• WHAT YOU HAVE TO DO
The lines below from the one with "bancaire et immobilier" up to and including the one with "Vergangene Woche gab der Verband Region" are what you should set down, exactly and without pictures.

*** SOURCE MATERIAL ***

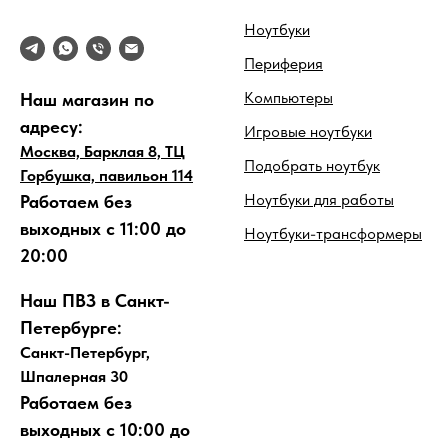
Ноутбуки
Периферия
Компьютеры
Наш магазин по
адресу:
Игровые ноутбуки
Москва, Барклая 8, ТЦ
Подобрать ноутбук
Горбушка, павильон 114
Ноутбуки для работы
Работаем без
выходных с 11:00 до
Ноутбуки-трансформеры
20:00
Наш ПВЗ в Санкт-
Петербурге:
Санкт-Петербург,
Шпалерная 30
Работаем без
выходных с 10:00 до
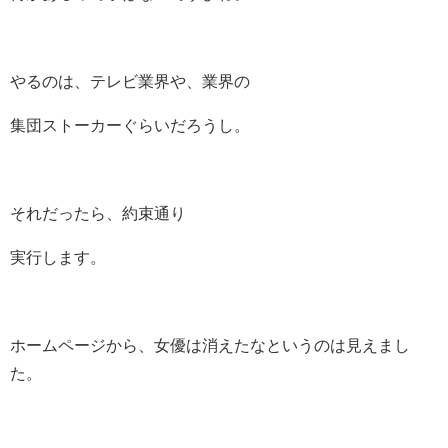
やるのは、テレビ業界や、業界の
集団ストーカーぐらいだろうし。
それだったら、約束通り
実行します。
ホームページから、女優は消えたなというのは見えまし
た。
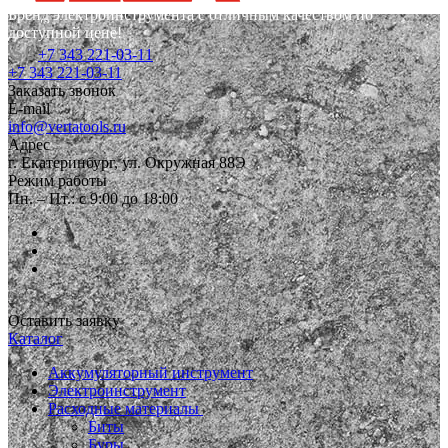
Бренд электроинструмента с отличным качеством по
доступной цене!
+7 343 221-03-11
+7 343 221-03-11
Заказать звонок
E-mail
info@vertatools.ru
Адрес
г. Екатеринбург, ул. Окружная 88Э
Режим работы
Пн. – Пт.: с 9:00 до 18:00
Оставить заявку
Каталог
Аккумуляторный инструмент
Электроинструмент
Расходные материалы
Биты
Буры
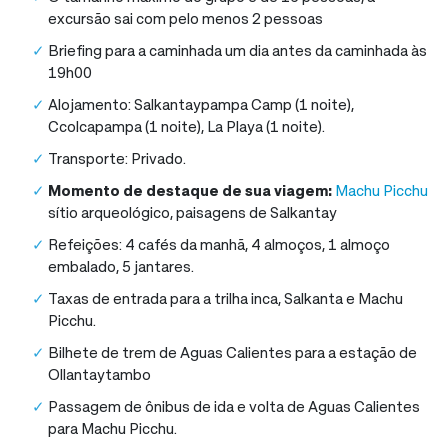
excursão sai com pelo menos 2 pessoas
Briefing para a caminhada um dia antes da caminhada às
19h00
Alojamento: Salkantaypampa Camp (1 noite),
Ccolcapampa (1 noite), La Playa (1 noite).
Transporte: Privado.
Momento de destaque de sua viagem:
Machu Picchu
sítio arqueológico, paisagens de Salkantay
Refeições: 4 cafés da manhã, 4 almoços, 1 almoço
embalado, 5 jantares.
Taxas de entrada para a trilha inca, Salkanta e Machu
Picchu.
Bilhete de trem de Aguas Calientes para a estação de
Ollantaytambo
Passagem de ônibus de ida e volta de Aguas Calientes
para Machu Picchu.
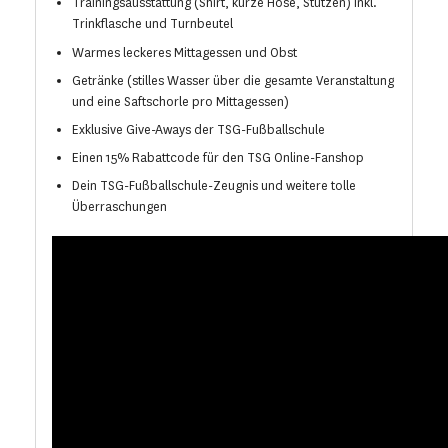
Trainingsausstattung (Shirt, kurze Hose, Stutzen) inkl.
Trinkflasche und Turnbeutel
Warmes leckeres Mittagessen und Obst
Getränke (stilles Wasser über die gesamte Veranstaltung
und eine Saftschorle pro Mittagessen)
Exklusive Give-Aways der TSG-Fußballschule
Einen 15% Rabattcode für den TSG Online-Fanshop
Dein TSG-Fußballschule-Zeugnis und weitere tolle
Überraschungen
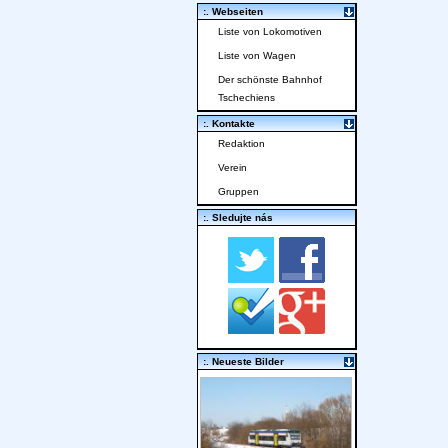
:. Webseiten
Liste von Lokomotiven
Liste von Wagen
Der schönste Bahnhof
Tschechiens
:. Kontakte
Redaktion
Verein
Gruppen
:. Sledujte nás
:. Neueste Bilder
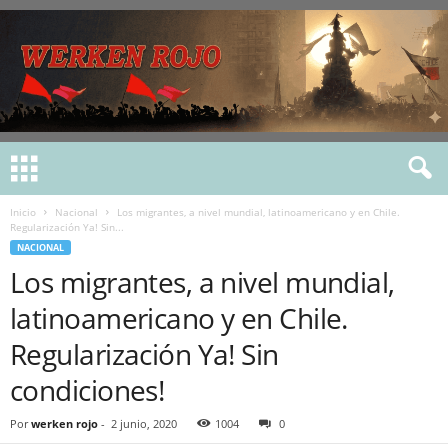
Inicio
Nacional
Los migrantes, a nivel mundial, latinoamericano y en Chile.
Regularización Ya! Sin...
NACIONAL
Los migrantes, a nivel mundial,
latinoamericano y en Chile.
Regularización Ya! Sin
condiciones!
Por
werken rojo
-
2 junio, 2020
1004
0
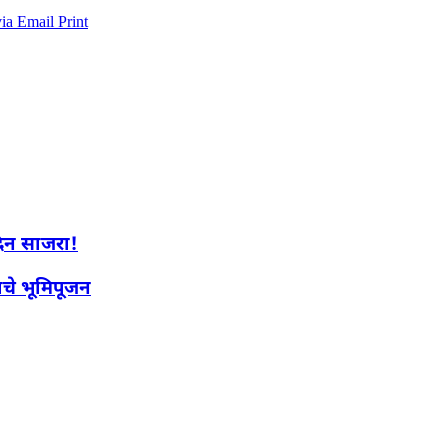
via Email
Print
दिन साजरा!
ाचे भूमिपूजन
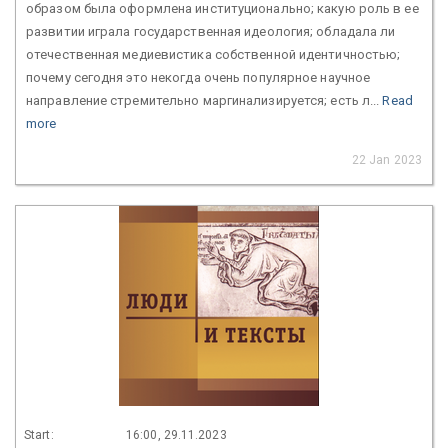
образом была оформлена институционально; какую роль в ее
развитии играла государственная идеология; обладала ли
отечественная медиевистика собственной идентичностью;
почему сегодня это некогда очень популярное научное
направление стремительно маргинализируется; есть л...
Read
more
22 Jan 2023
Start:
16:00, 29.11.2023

***
*** SOURCE MATERIAL ***

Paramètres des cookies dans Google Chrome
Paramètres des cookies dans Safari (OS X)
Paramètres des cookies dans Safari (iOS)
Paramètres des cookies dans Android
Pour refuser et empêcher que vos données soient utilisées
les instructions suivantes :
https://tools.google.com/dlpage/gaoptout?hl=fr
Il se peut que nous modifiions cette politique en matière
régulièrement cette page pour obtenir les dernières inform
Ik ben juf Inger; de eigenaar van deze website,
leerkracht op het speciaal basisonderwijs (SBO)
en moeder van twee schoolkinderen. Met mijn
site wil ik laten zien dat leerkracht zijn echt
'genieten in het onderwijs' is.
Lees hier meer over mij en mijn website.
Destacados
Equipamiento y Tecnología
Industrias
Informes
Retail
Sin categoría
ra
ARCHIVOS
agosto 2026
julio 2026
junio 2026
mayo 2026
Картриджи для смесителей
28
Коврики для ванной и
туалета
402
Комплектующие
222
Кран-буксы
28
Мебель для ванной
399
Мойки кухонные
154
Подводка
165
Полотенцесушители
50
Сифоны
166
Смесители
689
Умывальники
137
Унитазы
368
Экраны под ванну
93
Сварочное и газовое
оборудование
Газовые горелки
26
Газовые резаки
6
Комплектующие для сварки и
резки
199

***
*** SOURCE MATERIAL ***

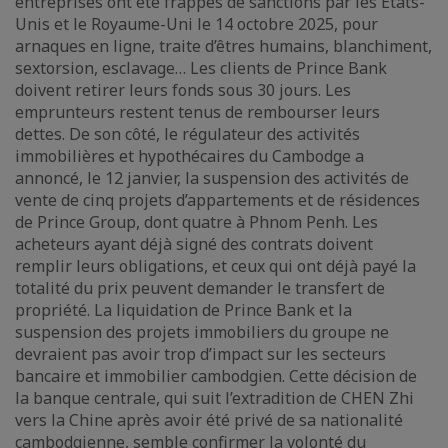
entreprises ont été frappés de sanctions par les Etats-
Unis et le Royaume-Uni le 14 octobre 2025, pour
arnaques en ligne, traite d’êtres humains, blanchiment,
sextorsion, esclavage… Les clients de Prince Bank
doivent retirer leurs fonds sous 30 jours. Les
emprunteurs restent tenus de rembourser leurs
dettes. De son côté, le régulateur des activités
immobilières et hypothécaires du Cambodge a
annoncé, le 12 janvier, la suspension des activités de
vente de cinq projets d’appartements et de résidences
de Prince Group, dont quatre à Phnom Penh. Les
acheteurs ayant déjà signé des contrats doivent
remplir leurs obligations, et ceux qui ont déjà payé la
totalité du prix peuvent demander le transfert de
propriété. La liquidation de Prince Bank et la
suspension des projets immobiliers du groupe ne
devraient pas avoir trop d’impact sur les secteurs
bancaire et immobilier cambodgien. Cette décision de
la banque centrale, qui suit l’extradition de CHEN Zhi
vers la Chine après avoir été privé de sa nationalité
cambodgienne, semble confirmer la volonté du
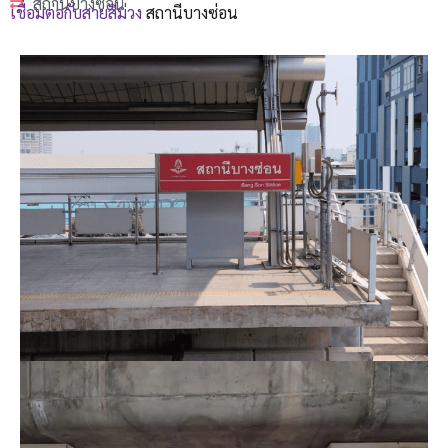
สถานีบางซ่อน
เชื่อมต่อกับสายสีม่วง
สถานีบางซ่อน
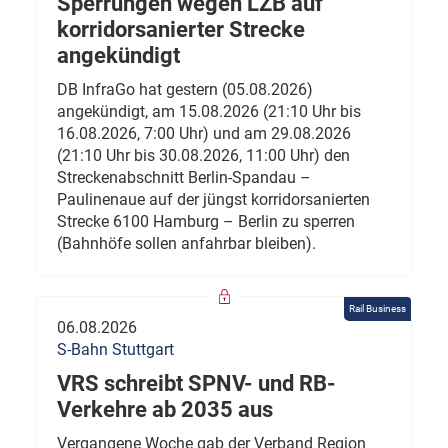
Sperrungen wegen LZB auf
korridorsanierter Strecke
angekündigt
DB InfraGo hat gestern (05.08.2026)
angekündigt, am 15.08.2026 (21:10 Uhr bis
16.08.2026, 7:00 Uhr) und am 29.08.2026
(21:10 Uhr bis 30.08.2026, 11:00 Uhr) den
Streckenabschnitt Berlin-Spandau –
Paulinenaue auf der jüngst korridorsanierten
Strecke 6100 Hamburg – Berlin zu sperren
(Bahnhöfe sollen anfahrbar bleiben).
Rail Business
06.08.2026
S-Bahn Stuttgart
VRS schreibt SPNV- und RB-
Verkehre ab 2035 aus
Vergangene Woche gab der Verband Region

***

• EXPECTED ANSWER
bancaire et immobilier cambodgien. Cette décision de
la banque centrale, qui suit l’extradition de CHEN Zhi
vers la Chine après avoir été privé de sa nationalité
cambodgienne, semble confirmer la volonté du
สถานีบางซ่อน
เชื่อมต่อกับสายสีม่วง
สถานีบางซ่อน
Sperrungen wegen LZB auf
korridorsanierter Strecke
angekündigt
DB InfraGo hat gestern (05.08.2026)
angekündigt, am 15.08.2026 (21:10 Uhr bis
16.08.2026, 7:00 Uhr) und am 29.08.2026
(21:10 Uhr bis 30.08.2026, 11:00 Uhr) den
Streckenabschnitt Berlin-Spandau –
Paulinenaue auf der jüngst korridorsanierten
Strecke 6100 Hamburg – Berlin zu sperren
(Bahnhöfe sollen anfahrbar bleiben).
Rail Business
06.08.2026
S-Bahn Stuttgart
VRS schreibt SPNV- und RB-
Verkehre ab 2035 aus
Vergangene Woche gab der Verband Region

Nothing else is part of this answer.